→ **THE INPUT**
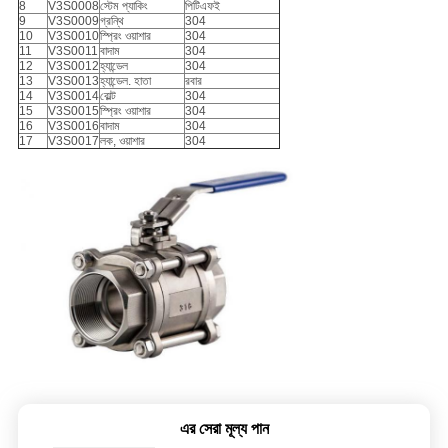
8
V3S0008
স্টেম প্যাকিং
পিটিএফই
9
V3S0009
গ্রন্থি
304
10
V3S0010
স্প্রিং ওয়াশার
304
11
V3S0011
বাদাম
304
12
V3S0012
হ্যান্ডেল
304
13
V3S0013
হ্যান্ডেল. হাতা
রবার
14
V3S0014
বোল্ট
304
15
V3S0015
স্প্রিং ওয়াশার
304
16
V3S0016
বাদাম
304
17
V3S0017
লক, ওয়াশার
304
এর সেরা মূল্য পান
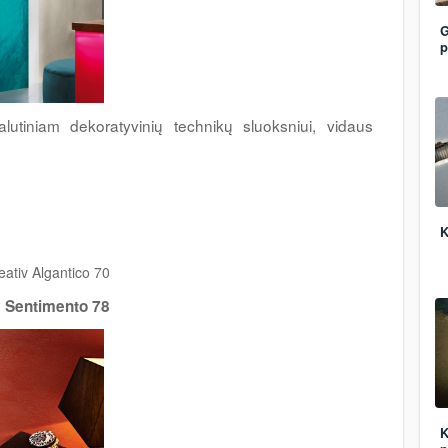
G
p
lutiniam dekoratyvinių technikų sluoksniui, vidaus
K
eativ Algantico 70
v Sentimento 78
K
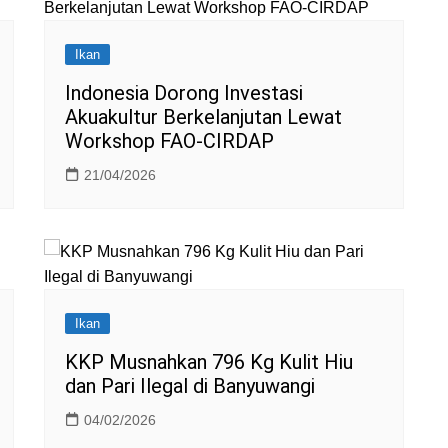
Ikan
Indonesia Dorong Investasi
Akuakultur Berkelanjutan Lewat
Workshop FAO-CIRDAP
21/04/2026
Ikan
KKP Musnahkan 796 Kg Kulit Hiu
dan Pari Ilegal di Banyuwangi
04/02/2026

--

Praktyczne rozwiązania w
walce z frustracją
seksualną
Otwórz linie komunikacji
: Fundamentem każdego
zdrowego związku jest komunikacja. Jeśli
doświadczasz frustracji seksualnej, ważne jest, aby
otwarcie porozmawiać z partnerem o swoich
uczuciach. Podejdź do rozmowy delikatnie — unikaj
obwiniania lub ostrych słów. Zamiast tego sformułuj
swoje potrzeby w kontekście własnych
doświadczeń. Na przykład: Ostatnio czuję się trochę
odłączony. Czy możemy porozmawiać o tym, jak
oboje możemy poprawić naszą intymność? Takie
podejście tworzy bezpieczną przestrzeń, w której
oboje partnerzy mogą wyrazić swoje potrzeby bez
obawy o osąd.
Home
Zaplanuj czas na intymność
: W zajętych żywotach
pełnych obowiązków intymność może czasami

→ **WORK TASK**
From the data above, copy each line that has the string "potrzeby".

→ **OUTPUT FOR THIS EXERCISE**
swoje potrzeby w kontekście własnych
oboje partnerzy mogą wyrazić swoje potrzeby bez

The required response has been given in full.